The semi-truth of it is, her body runs hotter than most human beings’, and she doesn’t have the strength to carry the burden of watching one of the four of them, of watching _Ripley_ , in particular, die from hypothermia after surviving the _Auriga_. The irony of it sits like cotton in her mouth, makes her swallow and swallow and clear her throat, like struggling through an unwelcome taste.

 

 

 

The _Betty_ is a sight for sore eyes by the time she finally lands, and while all agree that it fits in perfectly with the Parisian shit-hole aesthetic, they can also agree that it’s likely to draw unwanted attention. Attention that comes with big guns and bigger questions, the likes of which Call, nor the other three, want to stare down the barrel of.

That leaves them with said Parisian shit-hole to find a place to bunker down for the night.

 

It’s Johner who finds the apartment block, half-blackened and boarded up where a fire has scorched through the building.

Vriess, strapped to his back, rolls his eyes and winces as Johner clears the front door with brute force.

“Honey,” Johner croons as he steps past the threshold, “I’m home.”

There’s no answer from within, aside from the howling wind as it passes past and through empty windows.

The walls are black and thick with the lingering stink of smoke. Johner leads the way up a staircase, creaking with each footstep, until they reach the first floor. There’s a pocket near the back of the building almost untouched from the flames. “Locks are busted,” Johner says as he kicks an apartment door open. The meagre light coming from whatever windows are left in the apartment paint a picture of dust and disuse, of obvious abandonment.

Johner steps inside with a sigh. “What a shithole.”

“Slept in worse,” Vriess says from his back, and Johner grunts in agreement.

 

Steps behind them, Call plants her feet just before the threshold of the apartment door.

Every instinct is telling her not to enter without a proper light, without being able to see if the shadows on the walls are just that, or if they’ll scatter at the touch of a torch beam, if they’ll slither up behind her while she’s unawares. The cool, damp touch of the alien hybrid’s elongated fingers still lingers over her cheeks; she shudders, and almost startles at the hand that lands on her shoulder.

Ripley is a full head taller than her; she makes Call crane her neck to see her face, and the smile there that’s gentle and fleeting.

“Come on,” she says, and brushes past on her way inside.

Call watches her until she reaches the far hallway and stops in a doorway, silhouetted by dim light. She’s all shoulders and jawline; when she turns back to check on Call, it’s with downturned curiosity and a little pleading. Ripley no longer looks the intimidating figure that she had aboard the _Auriga_. The journey to Earth has left her battered and bruised and exhausted, and that’s only what Call can see on the outside.

She wants to ask Ripley what happened on the _Betty_ , but doesn’t know how. Truthfully, she isn’t sure Ripley would know how to answer, either.

“Will it do?” Call asks once she’s inside, the door closed and unlocked behind her.

She puts her back against one wall and surveys what was once a living room. There are marks on the floor where furniture has been dragged, and cheap curtains still attached over the window. The wooden floor shows the marks of people who have passed through here, as they too are passing through here.
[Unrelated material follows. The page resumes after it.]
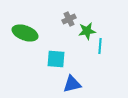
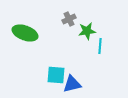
cyan square: moved 16 px down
“Stinks of shit in here,” Johner says, sniffing as though he’s trying to locate a dead animal, but Call’s attention is on Ripley.

“Can we stay?” she asks again, while Ripley takes in the rooms, the windows, the lockless door. She’s quiet in her search, but it’s a distracted quiet, like she isn’t sure what she’s supposed to be scanning the room for when there’s no likely chance of a xenomorph lying in wait in a dark corner.

“Ripley?”

“For the night,” Ripley answers, finally. She looks out of place, adjusting an empty photo frame on a dusty shelf. “Until we can find something… better.”

_Permanent_ , Call thinks she’d meant, but it’s a tentative and unlikely word given their present situation.

“It’ll do for the night,” Ripley repeats, firmer now, shaking her distraction. “There are two bedrooms. Call, you and I can take this one.”

Call agrees quickly to hide her surprise.

“Looks like this is the little boys’ room,” Johner says, loud enough to be heard through the carcass of an apartment, as he steps into the doorframe of the remaining bedroom. It’s almost as large as the living room, with a hollow chest of drawers and conspicuous stains on the floor. No bed, but that’s never stopped him from sleeping before. He lowers Vriess with unceremonious grace and dumps a bag in his lap just as quickly.

“Sort through that,” Johner tells him, before Vriess can object. “There’s no way I’m sleeping here without a gun in my hand.”  

 

Ripley’s choice in rooms is decidedly smaller, but with one advantage.

Call eyes the double mattress taking up the majority of the floor space with uncertainty and no small amount of reluctance. _Desperate times_ , she thinks, pressing her lips together. While she knows logically that the mattress could be teeming with bacteria and she’d never pick up a thing, she really has spent too long pretending to be human.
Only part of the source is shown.